Tiffany, 65, said the decision to sell the business, the fifth oldest Ford dealership in the country, came across his mind several years ago, but he didn’t seriously begin pursuing it until early 2018 when he began searching for a buyer.

“I always thought of the Greenwoods as a strong possibility,” he said. “I’ve known Marty for a long time, and we’ve been friendly competitors. Marty would sometimes say, ‘If you are ever thinking about selling the dealership, let me know.’ He was one of the first people I’ve contacted.”

Marty and Michael Greenwood opened Greenwood Chevrolet in January 2001. The brothers then acquired the local Buick and GMC franchise in 2005, and combined all three lines at one location.

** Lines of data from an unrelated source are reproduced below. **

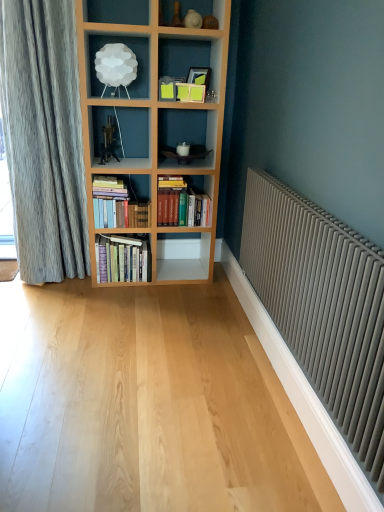 Where is `free point above matte gray radiator at right (from a real-world perspective)`? Image resolution: width=384 pixels, height=512 pixels. free point above matte gray radiator at right (from a real-world perspective) is located at coordinates (325, 218). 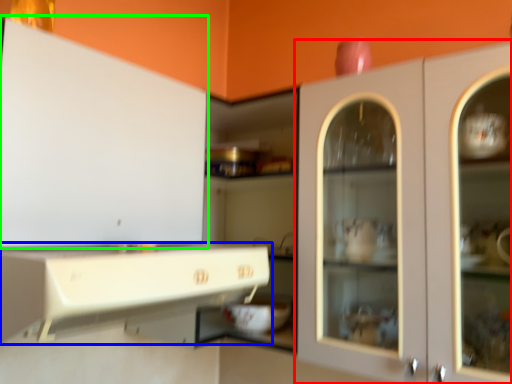 Question: Which object is positioned closest to cabinetry (highlighted by a red box)? Select from cabinetry (highlighted by a blue box) and cabinetry (highlighted by a green box).

Choices:
 (A) cabinetry
 (B) cabinetry

Answer: (A) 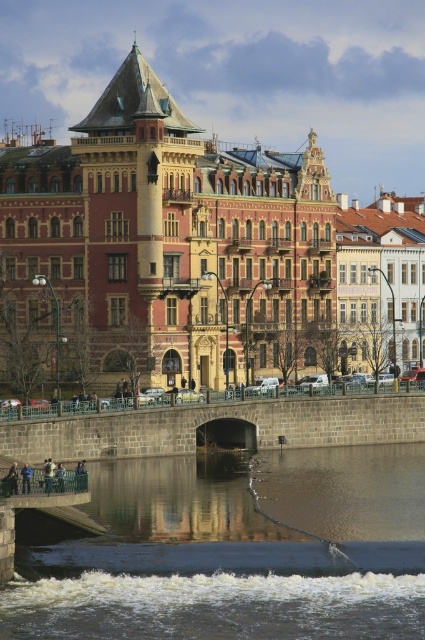 You are an architect designing a new pathway that needs to cross both the smooth concrete river at center and the green metal bridge at lower left. Which one requires a wider bridge design to accommodate the crossing?

The smooth concrete river at center requires a wider bridge design because its width is larger than the green metal bridge at lower left.

You are a tourist standing on the green metal bridge at lower left and want to take a photo of the smooth concrete river at center. Which direction should you look to capture the river in your shot?

You should look downward because the smooth concrete river at center is located below the green metal bridge at lower left. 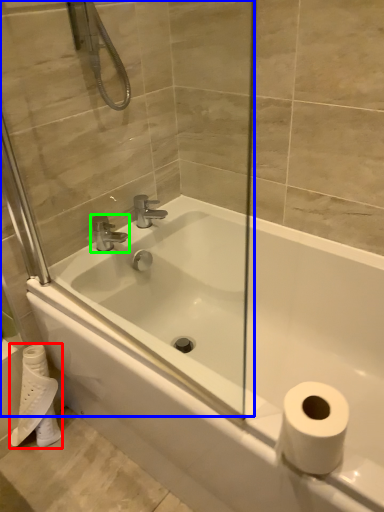 Question: Estimate the real-world distances between objects in this image. Which object is closer to toilet paper (highlighted by a red box), glass door (highlighted by a blue box) or tap (highlighted by a green box)?

Choices:
 (A) glass door
 (B) tap

Answer: (B)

The Ford dealership currently employs about 30 people, many of which have been there for decades, and TIffany said he expects all of them will continue working for the Greenwoods.

“They’re like an extended family,” he said. “They’ve been very instrumental in getting us to where we are now. I’m going to miss that connection.”

Like anything that has survived for 109 years, Tiffany Ford has seen its share of ups and downs. The dealership survived two world wars and the Great Depression, and most recently scraped through the Great Recession.

“It really hit home for me how difficult it is to get through 109 years,” Tiffany said.

The auto industry in particular, Tiffany noted, is always evolving, and a good indicator of the state of the economy.

The advent of the internet has also “dramatically” changed how people shop for vehicles, but not necessarily how they purchase them, he said. Consumers will always want to visit a dealership to see and test drive vehicles, but they will hunt for the best deals by looking online first, according to Tiffany.

Prospective car buyers used to visit on average of four to five dealerships before making a purchase. Now, that number has dropped to one or two.

The future of car buying has many question marks, Tiffany said, with electric vehicles, self-driving automobiles and ride sharing services on the rise.

“Dealerships are very resilient and have adjusted to the times,” he said. “People are always going to need cars. I suspect there will still be car dealerships, but how they sell may change. I think they will be around for the long haul.”

Tiffany said he hasn’t given much thought as to what his future holds now that he is “retired.” He plans on traveling with his wife, and remaining involved with a number of community organizations, such as the Community Foundation for San Benito County and San Benito County Business Council.

“I haven’t had a whole lot of time to think, ‘Now what?’” Tiffany said. “I’m not the type to sit at home and be fully retired. I feel pretty young still.”